Anyone who's followed the musical career of Beck Hansen knows that the eclectic singer-songwriter is no stranger to experimentation. Some of Beck's early work was pioneering in its fusion of indie rock, country, hip-hop, and soul. He went on to explore how the album format could become a participatory multimedia experience. More recently, Beck has launched innovative projects like the Record Club, covering full LPs by the likes of Leonard Cohen, Yanni, and INXS in a day's time, then posting the results online for free download.

So it's no surprise that Beck's latest project is a uniquely ambitious and imaginative endeavor. On the upcoming Song Reader, a collaboration with the renowned publishing house McSweeney's, Beck will issue a new collection of songs not in recorded form, but as 20 booklets containing sheet music for others to play. If you want to hear the new Beck album, you better learn how to play an instrument—and read music notation—or wait until other Beck fans start making recordings (and there are sure to be many). From McSweeney's:

Song Reader is an experiment in what an album can be at the end of 2012—an alternative that enlists the listener in the tone of every track, and that’s as visually absorbing as a dozen gatefold LPs put together.

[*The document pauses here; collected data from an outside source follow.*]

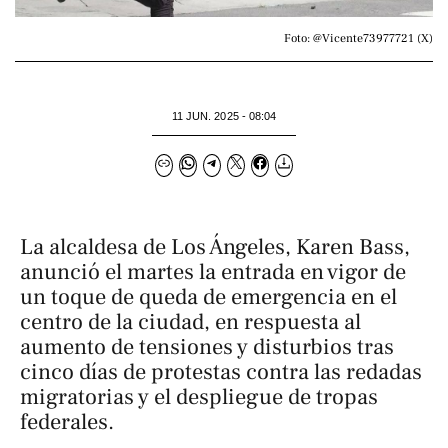
Foto: @Vicente73977721 (X)
11 JUN. 2025 - 08:04
La alcaldesa de Los Ángeles, Karen Bass,
anunció el martes la entrada en vigor de
un toque de queda de emergencia en el
centro de la ciudad, en respuesta al
aumento de tensiones y disturbios tras
cinco días de protestas contra las redadas
migratorias y el despliegue de tropas
federales.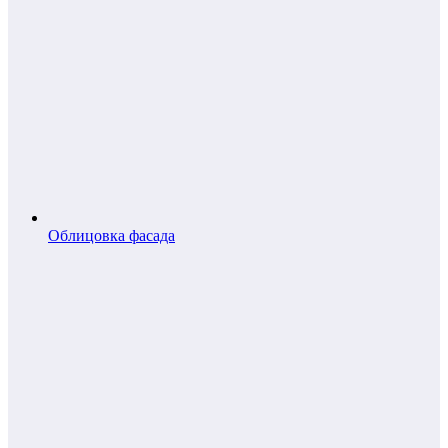
Облицовка фасада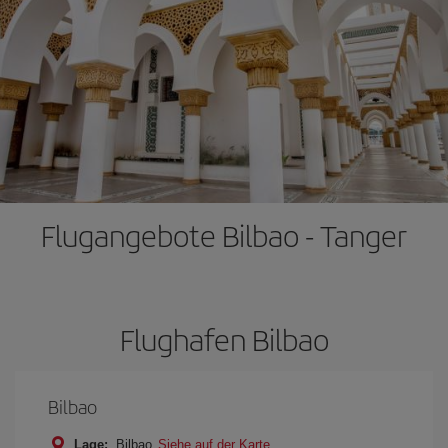
Flugangebote Bilbao - Tanger
Flughafen Bilbao
Bilbao
Lage:
Bilbao
Siehe auf der Karte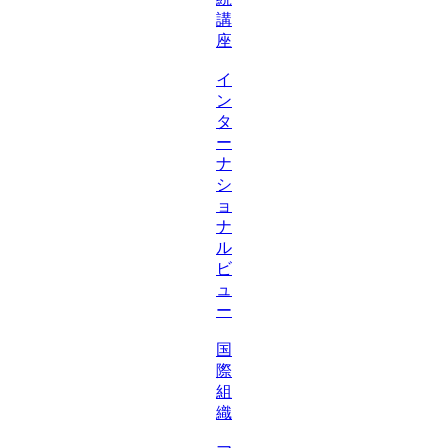
講
座
イ
ン
タ
ー
ナ
シ
ョ
ナ
ル
ビ
ュ
ー
国
際
組
織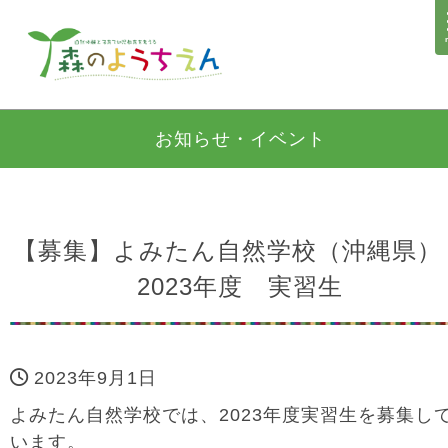
お知らせ・イベント
【募集】よみたん自然学校（沖縄県
2023年度 実習生
2023年9月1日
よみたん自然学校では、2023年度実習生を募集し
います。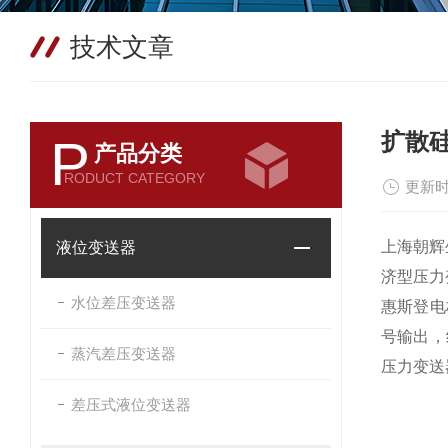
技术文章
扩散
P
产品分类
RODUCT CATEGORY
更新时
上海朝辉
液位变送器
济型压力
水位差压变送器
惠斯登电
号输出，
蒸汽差压变送器
压力变送
差压式液位变送器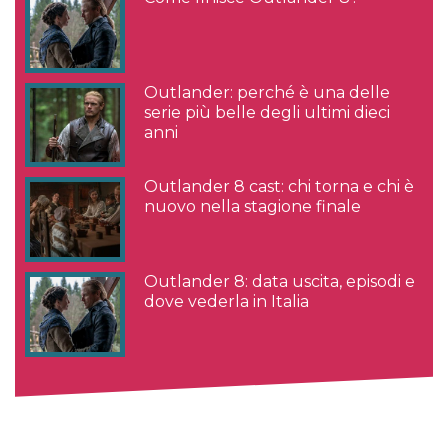
Outlander: perché è una delle
serie più belle degli ultimi dieci
anni
Outlander 8 cast: chi torna e chi è
nuovo nella stagione finale
Outlander 8: data uscita, episodi e
dove vederla in Italia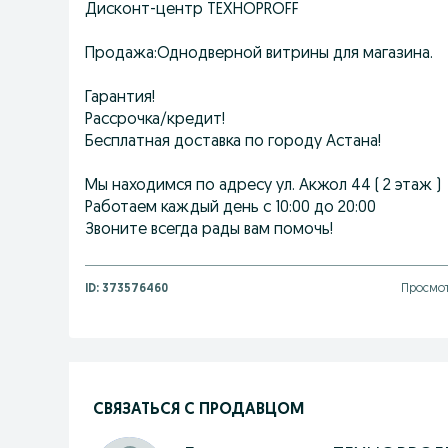
Дисконт-центр ТЕХНОPROFF
Продажа:Однодверной витрины для магазина.
Гарантия!
Рассрочка/кредит!
Бесплатная доставка по городу Астана!
Мы находимся по адресу ул. Акжол 44 ( 2 этаж )
Работаем каждый день с 10:00 до 20:00
Звоните всегда рады вам помочь!
ID:
373576460
Просмот
СВЯЗАТЬСЯ С ПРОДАВЦОМ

The songs here are as unfailingly exciting as you’d expect from their author, but if you want to hear “Do We? We Do,” or “Don’t Act Like Your Heart Isn’t Hard,” bringing them to life depends on you.

The booklets will come packaged in a hardcover carrying case and will be accompanied by original art and essays by Beck and music critic Jody Rosen. The McSweeney's website will host Song Reader tracks recorded by Beck's musician pals, as well as a set of specially selected versions submitted by Beck fans—information about how to participate is forthcoming.